Добавить в цитаты Настройки чтения

Страница 26 из 55

Секретарь захлопнул книжечку и положил ее в ящик бюро. Робин поднялся. Беседа была окончена.

– Вы не дадите мне никаких дополнительных инструкций, сэр?

– Нет, – ответил Уолсингем, запирая ящик. – Хотя постой! Есть еще кое-что, но это настолько само собой разумеется, что едва ли нуждается в словах. – Стоя у бюро спиной к Робину, он бросил через плечо:

– Ты не скажешь ни единого слова о своей миссии ни одному человеку – ни мужчине, ни женщине, ни юноше, ни… – последовала небольшая пауза, во время которой он вынимал ключ из замка, – …девушке.
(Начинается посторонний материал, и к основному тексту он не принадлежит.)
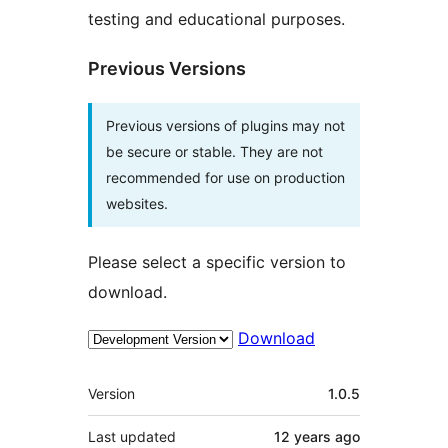
testing and educational purposes.
Previous Versions
Previous versions of plugins may not
be secure or stable. They are not
recommended for use on production
websites.
Please select a specific version to
download.
Download
Meta
Version
1.0.5
Last updated
12 years
ago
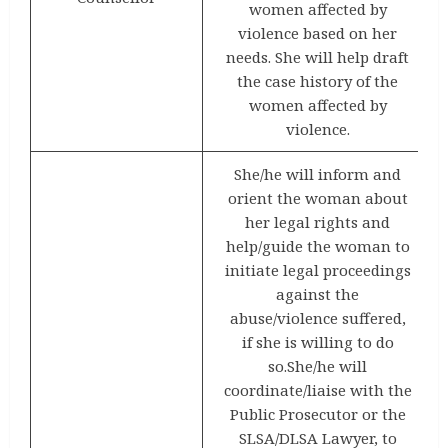
women affected by
violence based on her
needs. She will help draft
the case history of the
women affected by
violence.
She/he will inform and
orient the woman about
her legal rights and
help/guide the woman to
initiate legal proceedings
against the
abuse/violence suffered,
if she is willing to do
so.She/he will
coordinate/liaise with the
Public Prosecutor or the
SLSA/DLSA Lawyer, to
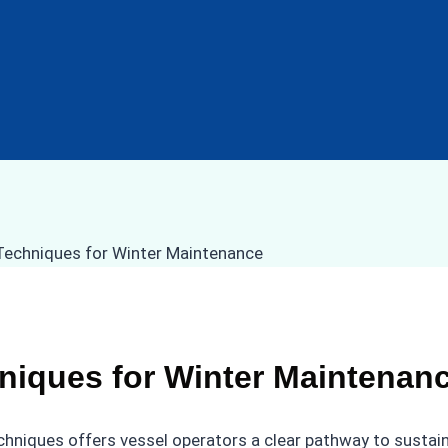
niques for Winter Maintenan
chniques offers vessel operators a clear pathway to sustai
Немедленного ответа не прозвучало, хотя Уолсингем явно его ожидал, все еще стоя спиной к Робину и делая вид, что возится с бюро. В конце концов, он все-таки получил ответ и, весьма вероятно, как раз тот, который предвидел, хотя он едва ли соответствовал его желаниям.

– Это невозможно, сэр. Один человек должен знать обо всем.

Сэр Френсис тяжело вздохнул. Черт бы побрал все любовные истории!

– Я кое-что слыхал об этом человеке, – сказал он, поворачиваясь.

Уолсингему была нужна молодежь с ее смелостью, решимостью, энтузиазмом. Но вся беда заключалась в том, что молодости неизбежно сопутствует любовь. Единственной девушкой, которой секретарь мог бы доверить любую страшную тайну, была та, которая занимала английский престол и обладала ниспосланным свыше разумом, способным дать правильную оценку любому плану. Что касается остальных, то здесь обычная неверность в любви может все погубить. Если бы Синтия Норрис, о которой Уолсингему сообщил мистер Грегори из Лайма, не смогла бы из-за какого-нибудь насморка приехать в Хилбери-Мелкум, секретарю не пришлось бы сейчас пускаться в утомительную, но необходимую дискуссию.

– Эта юная леди – соседка Бэннетов?

– Совершенно верно.

– И обе семьи дружат?

– Это также справедливо.

– И если бы юная леди согласилась, то семьи объединила бы более тесная связь, нежели дружеская?

– Увы, это так, – сердито проворчал Робин.

– Тогда тебе не следует забывать, что Бэннеты – предатели, хотя ее величество в своем милосердии смотрит сквозь пальцы на их измену. Впрочем и я тоже, потому что сэру Роберту Бэннету время от времени приходят из Франции письма, содержание которых, благодаря нашему другу мистеру Грегори, мне удается узнавать первому. Но если мисс Синтия, на минуту утратив бдительность, намекнет кому-нибудь из Бэннетов о твоей миссии, Карло Мануччи отправится на костер.

– Она никогда этого не сделает!

– И вместе с ним старый нищий, сидящий на ступенях церкви Святой Девы Альмуденской – мой друг и твой отец, чей дом у моря ожидает его возвращения, – безжалостно закончил Уолсингем.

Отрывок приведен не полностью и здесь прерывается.